[What is needed] Among the lines of the records, please find those that contain the word "Baturité" and copy them.

[Stored data]

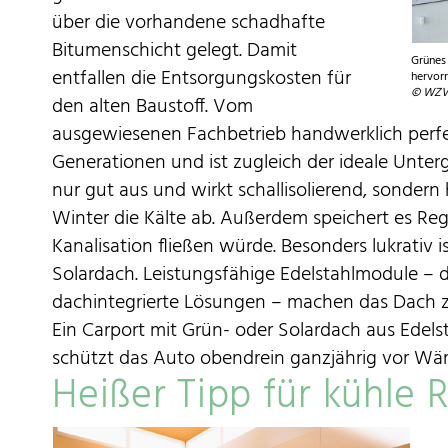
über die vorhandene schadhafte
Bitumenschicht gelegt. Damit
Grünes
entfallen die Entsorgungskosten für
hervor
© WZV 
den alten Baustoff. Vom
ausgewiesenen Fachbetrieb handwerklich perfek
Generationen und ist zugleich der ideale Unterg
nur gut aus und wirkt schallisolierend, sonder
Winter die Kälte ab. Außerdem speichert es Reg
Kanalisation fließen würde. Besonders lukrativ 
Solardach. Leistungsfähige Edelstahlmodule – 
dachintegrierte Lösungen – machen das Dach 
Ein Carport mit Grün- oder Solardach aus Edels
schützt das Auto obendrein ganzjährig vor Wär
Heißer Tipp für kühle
...
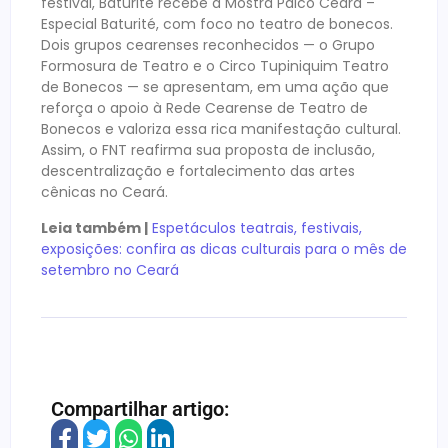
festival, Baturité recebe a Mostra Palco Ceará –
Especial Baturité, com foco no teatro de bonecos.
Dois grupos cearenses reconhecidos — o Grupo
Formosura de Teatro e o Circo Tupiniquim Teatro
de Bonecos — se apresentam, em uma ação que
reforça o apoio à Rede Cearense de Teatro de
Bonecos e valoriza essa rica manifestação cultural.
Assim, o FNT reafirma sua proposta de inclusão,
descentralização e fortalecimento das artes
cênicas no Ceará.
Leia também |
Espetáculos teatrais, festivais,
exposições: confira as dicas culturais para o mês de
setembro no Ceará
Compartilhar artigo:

[Response]
festival, Baturité recebe a Mostra Palco Ceará –
Especial Baturité, com foco no teatro de bonecos.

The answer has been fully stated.